■ **Exercise aim**
Output every entry exactly, without any pictures.

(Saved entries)
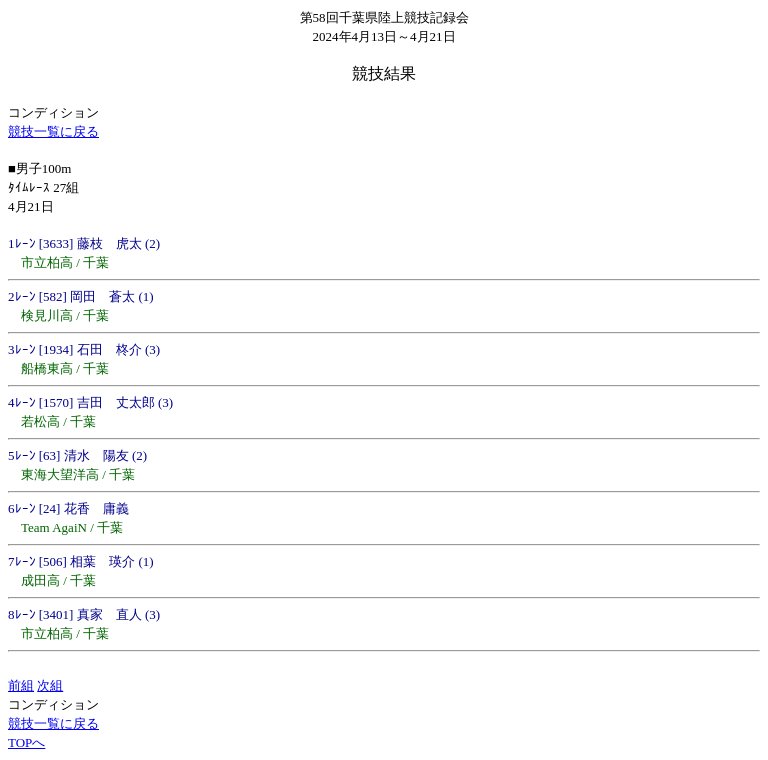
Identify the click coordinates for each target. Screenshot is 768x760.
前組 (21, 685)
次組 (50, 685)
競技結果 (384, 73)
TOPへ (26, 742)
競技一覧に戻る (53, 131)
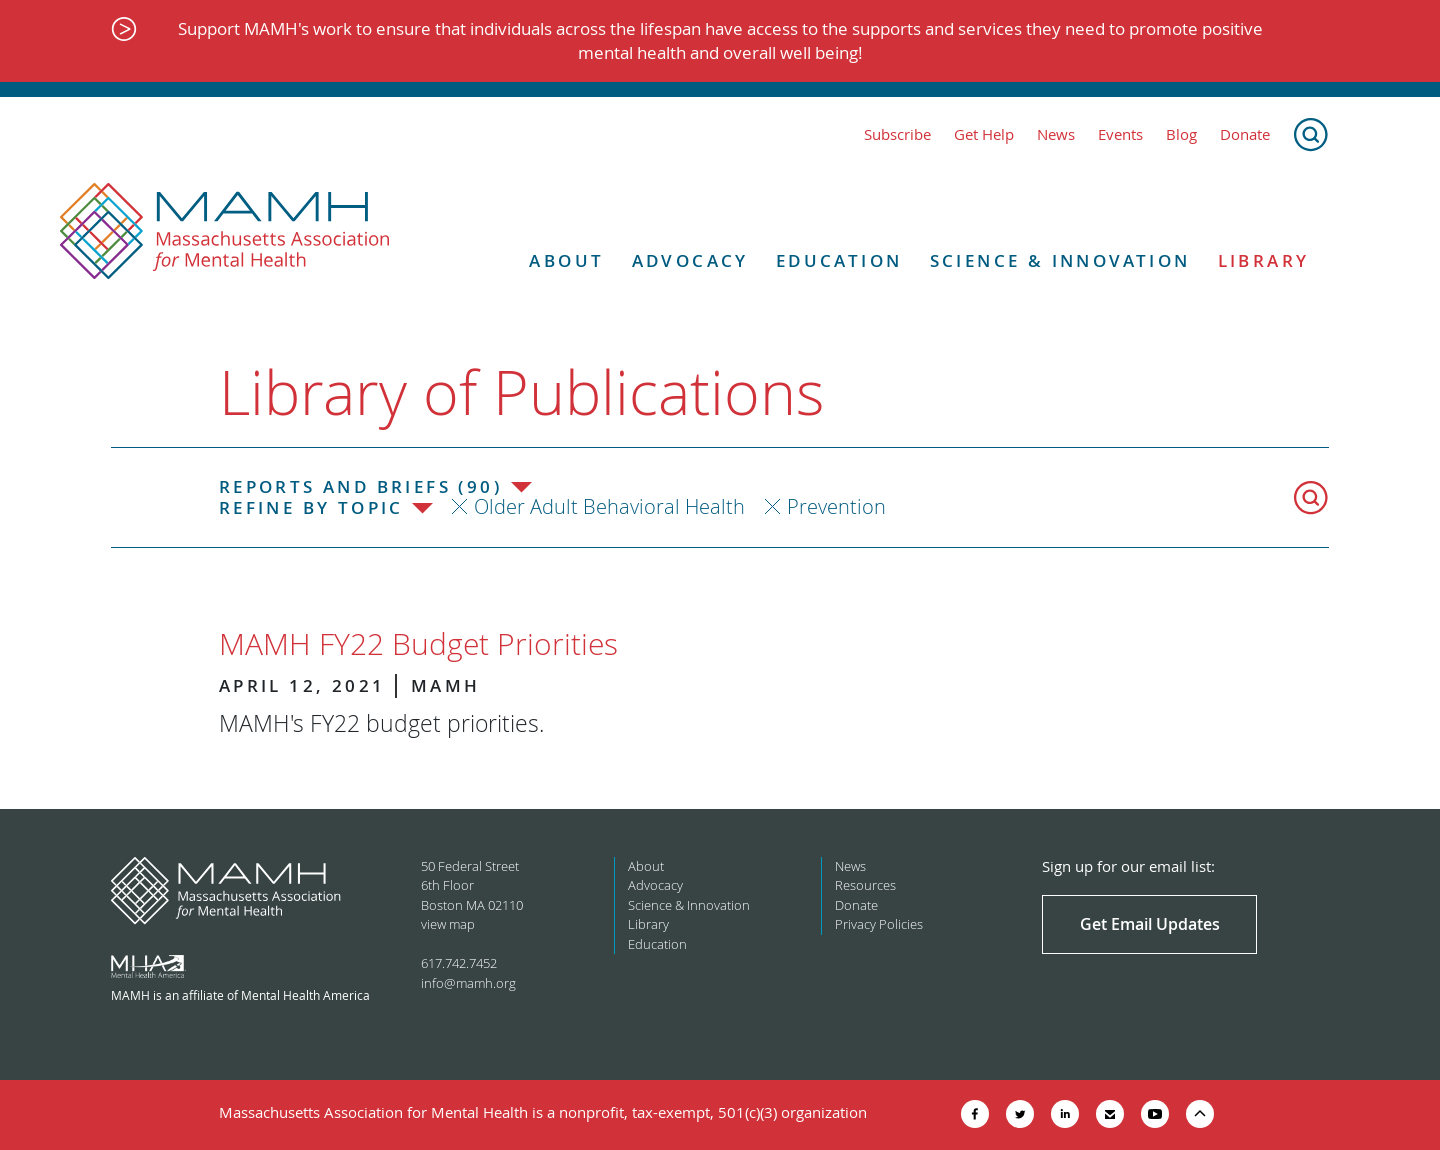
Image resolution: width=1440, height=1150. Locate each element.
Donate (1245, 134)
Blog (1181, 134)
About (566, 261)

■ **Result for this exercise**
Identify the click coordinates for each target. Screenshot is 768x760.
前組 (21, 685)
次組 (50, 685)
競技結果 (384, 73)
TOPへ (26, 742)
競技一覧に戻る (53, 131)
Image resolution: width=1440, height=1150. Locate each element.
Donate (1245, 134)
Blog (1181, 134)
About (566, 261)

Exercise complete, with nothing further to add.